Um dos sinais mais claros de sua competência é mostrado com graça e estilo no filme “Surfar É Coisa de Rico”, em fase de lançamento nos cinemas. Em plenos anos 70 e 80, época em que brasileiros eram vistos como boitatás indesejáveis que deveriam ser sumariamente banidos do North Shore havaiano, o solo sagrado do esporte, aquele magrelo de pele morena e dentes de coelho dormia na casa da lenda viva do arquipélago Eddie Aikau, circulava com o mais temido “casca-grossa” das praias na época, o belicoso Fast Eddie. De quebra, produzia competições para integrar atletas do Brasil com os locais e fazia amizades com a mesma naturalidade com senadores, anônimos e desocupados pelas ilhas havaianas todas.

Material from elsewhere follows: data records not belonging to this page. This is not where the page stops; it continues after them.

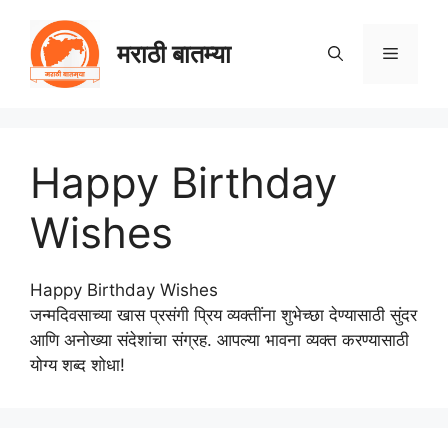
Skip
to
मराठी बातम्या
Menu
content
Happy Birthday
Wishes
Happy Birthday Wishes
जन्मदिवसाच्या खास प्रसंगी प्रिय व्यक्तींना शुभेच्छा देण्यासाठी सुंदर
आणि अनोख्या संदेशांचा संग्रह. आपल्या भावना व्यक्त करण्यासाठी
योग्य शब्द शोधा!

Mesmo por aqui, quando o bairrismo surfístico beirava o inegociável e cariocas e paulistas se estranhavam nas praias, estradas e no mercado do esporte, Rico sempre cumpria seu papel de aliviar, conciliar e conectar os desafetos. 

O filme, produzido por Marcos Araújo (Sentimental Filmes) e dirigido por Guga Sander, é uma deliciosa e suave onda para quem conhece ou quer conhecer a história do surfe e da cultura de praia brasileira, costurada pela trajetória de uma de suas mais folclóricas, simpáticas e competentes personagens.